## Your instructions
Taking only the lines of the data below from the line with "is just the thing" to the line with "Surgery (Lund)", ends included, write them out exactly and without pictures.

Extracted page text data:
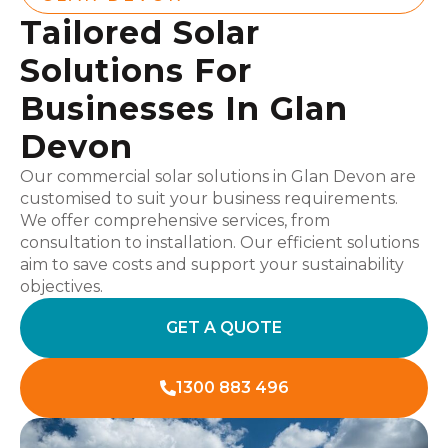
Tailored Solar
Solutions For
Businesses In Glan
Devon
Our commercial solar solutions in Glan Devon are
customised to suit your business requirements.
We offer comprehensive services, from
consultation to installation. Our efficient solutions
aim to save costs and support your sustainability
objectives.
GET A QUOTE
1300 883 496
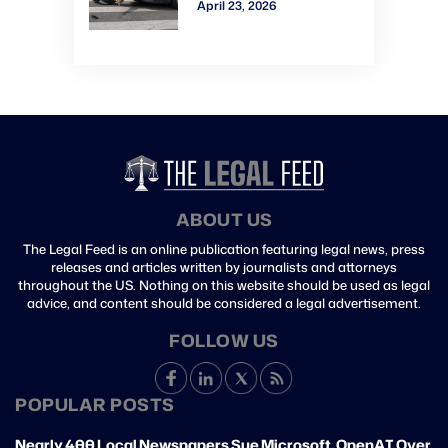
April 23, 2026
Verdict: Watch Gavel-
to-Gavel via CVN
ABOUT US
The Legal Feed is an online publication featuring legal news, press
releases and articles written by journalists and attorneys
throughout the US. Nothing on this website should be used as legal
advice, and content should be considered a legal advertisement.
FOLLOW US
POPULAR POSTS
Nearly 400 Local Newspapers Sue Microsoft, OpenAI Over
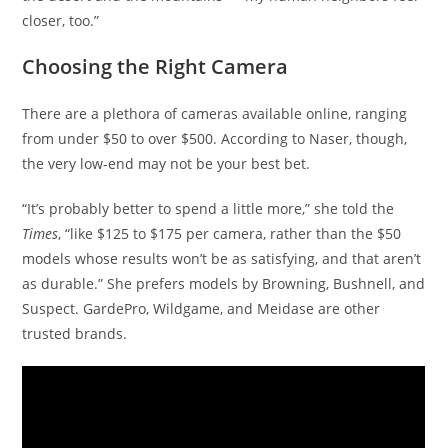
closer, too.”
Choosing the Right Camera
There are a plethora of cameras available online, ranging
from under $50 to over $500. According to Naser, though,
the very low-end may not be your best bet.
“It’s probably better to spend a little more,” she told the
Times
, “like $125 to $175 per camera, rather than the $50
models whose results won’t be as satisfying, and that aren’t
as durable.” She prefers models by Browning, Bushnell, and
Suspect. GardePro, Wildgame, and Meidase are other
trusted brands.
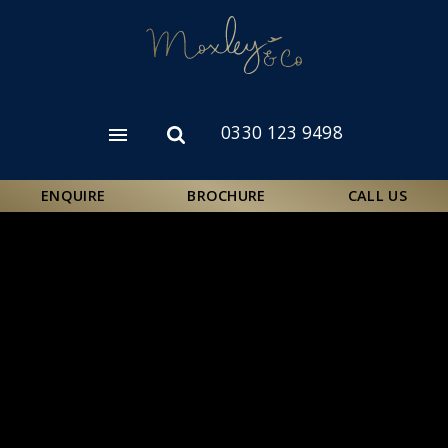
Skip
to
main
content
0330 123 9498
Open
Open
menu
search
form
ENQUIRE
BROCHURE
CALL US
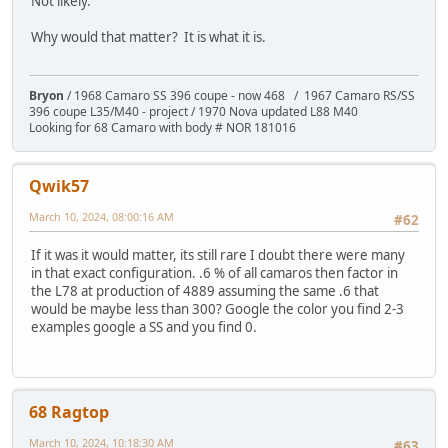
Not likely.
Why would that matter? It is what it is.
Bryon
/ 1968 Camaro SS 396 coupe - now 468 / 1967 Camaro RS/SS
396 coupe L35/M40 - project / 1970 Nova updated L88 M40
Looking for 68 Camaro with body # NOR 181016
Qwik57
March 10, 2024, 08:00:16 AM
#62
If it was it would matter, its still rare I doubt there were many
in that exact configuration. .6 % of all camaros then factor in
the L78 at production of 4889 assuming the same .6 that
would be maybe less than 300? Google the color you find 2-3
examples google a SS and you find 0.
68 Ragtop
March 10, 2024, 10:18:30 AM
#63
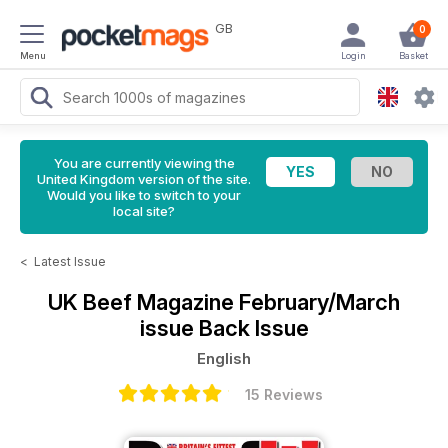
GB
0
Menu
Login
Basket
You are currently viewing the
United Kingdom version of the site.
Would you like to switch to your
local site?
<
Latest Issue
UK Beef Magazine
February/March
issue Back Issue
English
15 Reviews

...

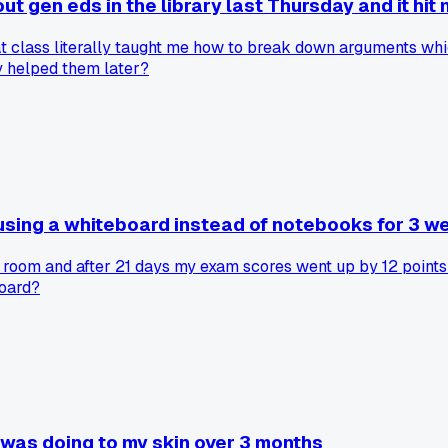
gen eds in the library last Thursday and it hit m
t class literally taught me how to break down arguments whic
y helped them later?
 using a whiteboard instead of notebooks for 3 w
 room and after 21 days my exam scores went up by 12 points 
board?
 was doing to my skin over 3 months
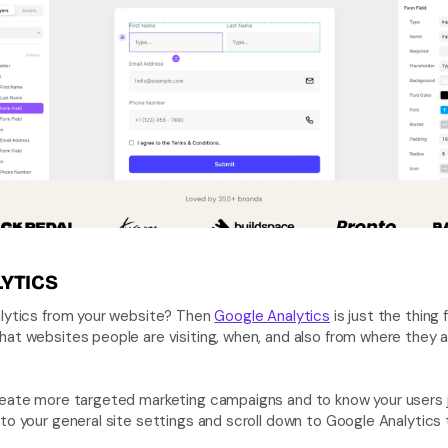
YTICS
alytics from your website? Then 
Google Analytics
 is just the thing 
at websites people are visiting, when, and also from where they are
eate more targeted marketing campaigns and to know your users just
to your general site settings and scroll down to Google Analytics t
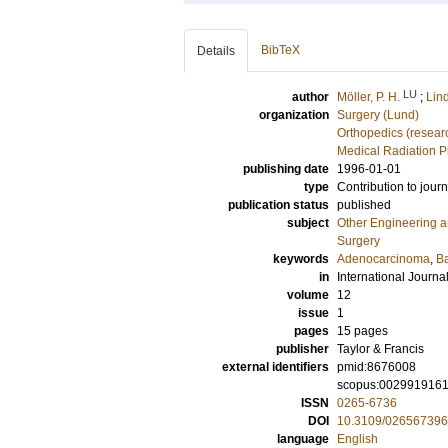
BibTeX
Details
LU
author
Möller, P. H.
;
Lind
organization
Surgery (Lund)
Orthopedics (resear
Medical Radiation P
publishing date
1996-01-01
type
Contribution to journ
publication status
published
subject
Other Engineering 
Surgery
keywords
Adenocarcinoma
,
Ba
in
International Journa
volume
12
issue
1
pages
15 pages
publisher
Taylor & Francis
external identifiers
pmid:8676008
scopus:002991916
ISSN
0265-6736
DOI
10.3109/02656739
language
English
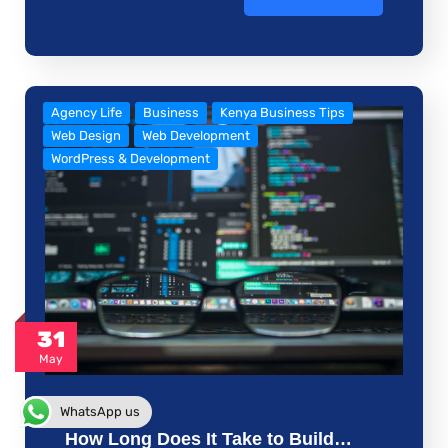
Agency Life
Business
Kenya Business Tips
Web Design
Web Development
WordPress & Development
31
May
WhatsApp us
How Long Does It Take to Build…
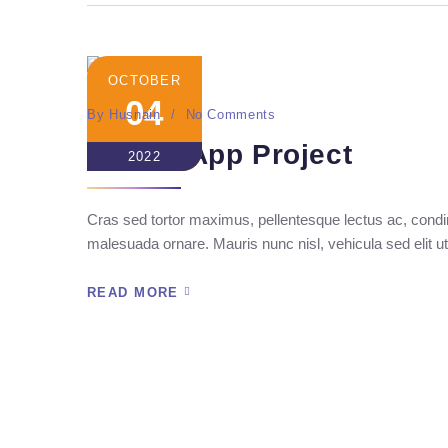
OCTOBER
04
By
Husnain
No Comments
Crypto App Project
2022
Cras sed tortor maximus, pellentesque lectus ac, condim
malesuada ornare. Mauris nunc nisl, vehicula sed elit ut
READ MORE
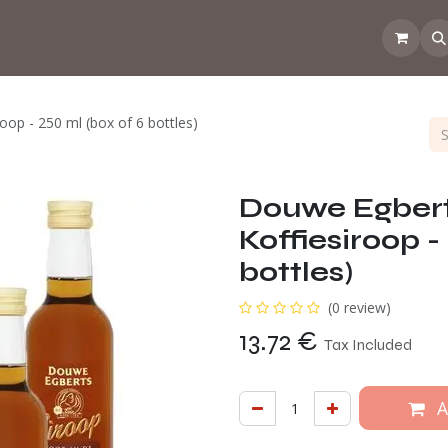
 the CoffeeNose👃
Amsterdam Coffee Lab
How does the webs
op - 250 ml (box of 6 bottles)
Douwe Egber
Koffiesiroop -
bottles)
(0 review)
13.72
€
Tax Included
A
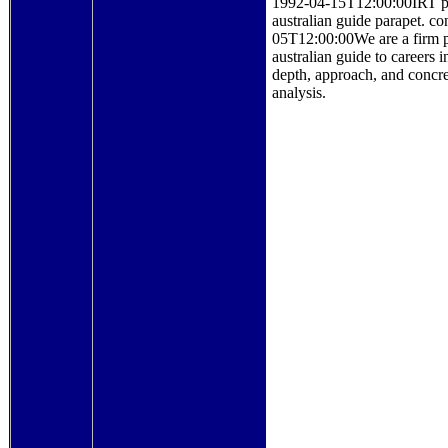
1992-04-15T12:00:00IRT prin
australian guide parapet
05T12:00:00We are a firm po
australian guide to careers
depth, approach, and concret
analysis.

## Task answer
 is just the thing 
at websites people are visiting, when, and also from where they are
eate more targeted marketing campaigns and to know your users just
to your general site settings and scroll down to Google Analytics t
BibTeX
Details
LU
author
Möller, P. H.
;
Lind
organization
Surgery (Lund)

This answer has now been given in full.